[Page images and extracted text]
● ● ●
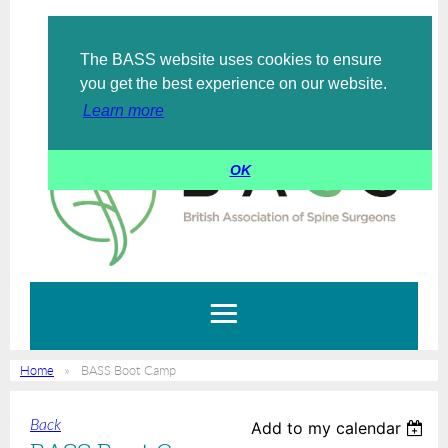
The BASS website uses cookies to ensure
Log in
you get the best experience on our website.
Learn more
OK
Home
BASS Boot Camp
Back
Add to my calendar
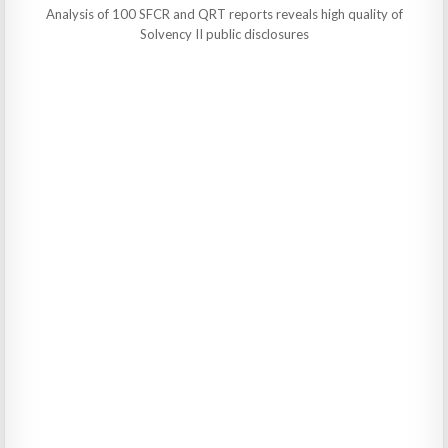
Analysis of 100 SFCR and QRT reports reveals high quality of
Solvency II public disclosures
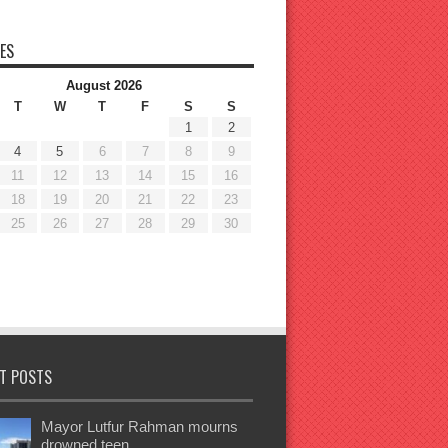
ES
August 2026
T
W
T
F
S
S
1
2
4
5
6
7
8
9
11
12
13
14
15
16
18
19
20
21
22
23
25
26
27
28
29
30
T POSTS
Mayor Lutfur Rahman mourns
drowned teen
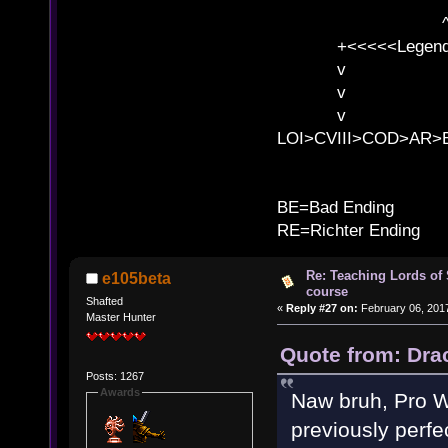
^ l v ^ 
^ l v
+<<<<<Legends
v l
v l BE>>
v l 
LOI>CVIII>COD>AR
B
BE=Bad Ending
RE=Richter Ending
Re: Teaching Lords of
e105beta
course
Shafted
«
Reply #27 on:
February 06, 2017
Master Hunter
Quote from: Dra
Posts: 1267
Awards
Naw bruh, Pro Wr
previously perfe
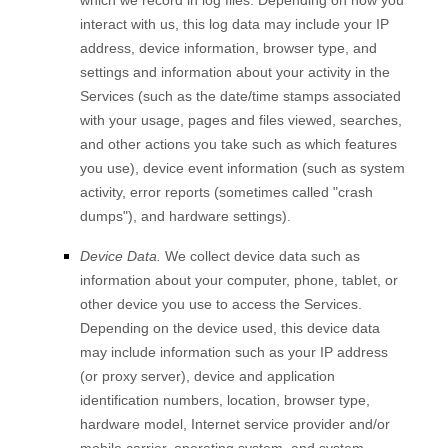
which we record in log files. Depending on how you
interact with us, this log data may include your IP
address, device information, browser type, and
settings and information about your activity in the
Services
(such as the date/time stamps associated
with your usage, pages and files viewed, searches,
and other actions you take such as which features
you use), device event information (such as system
activity, error reports (sometimes called
"crash
dumps"
), and hardware settings).
Device Data.
We collect device data such as
information about your computer, phone, tablet, or
other device you use to access the Services.
Depending on the device used, this device data
may include information such as your IP address
(or proxy server), device and application
identification numbers, location, browser type,
hardware model, Internet service provider and/or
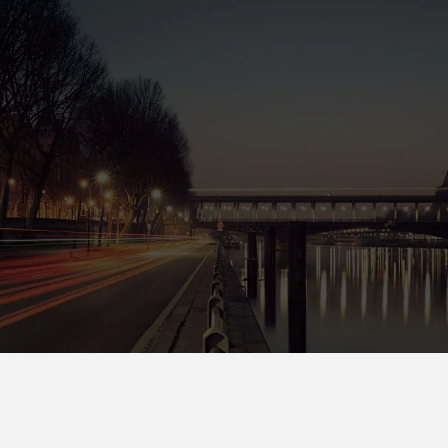
San Fran
88 Flower Avenue. Kingdom St.
San Francisco CA 7689
Tel : +1-4533-4435-2
Email : Sanfran@InfiniteWP.com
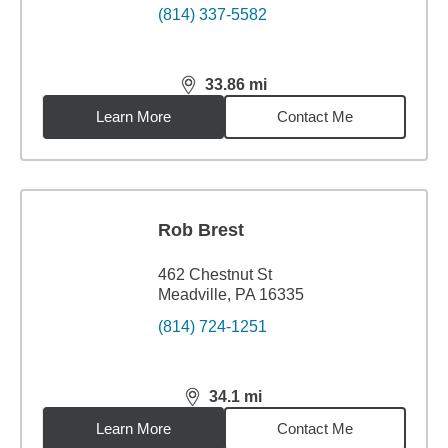
(814) 337-5582
33.86
mi
distance,
33.86
miles
Learn More
Contact Me
Rob Brest
462 Chestnut St
Meadville, PA 16335
(814) 724-1251
34.1
mi
distance,
34.1
miles
Learn More
Contact Me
● ● ●
Which lines of the data include the word "with"? Copy each one.

Exercise solution:
interact with us, this log data may include your IP
with your usage, pages and files viewed, searches,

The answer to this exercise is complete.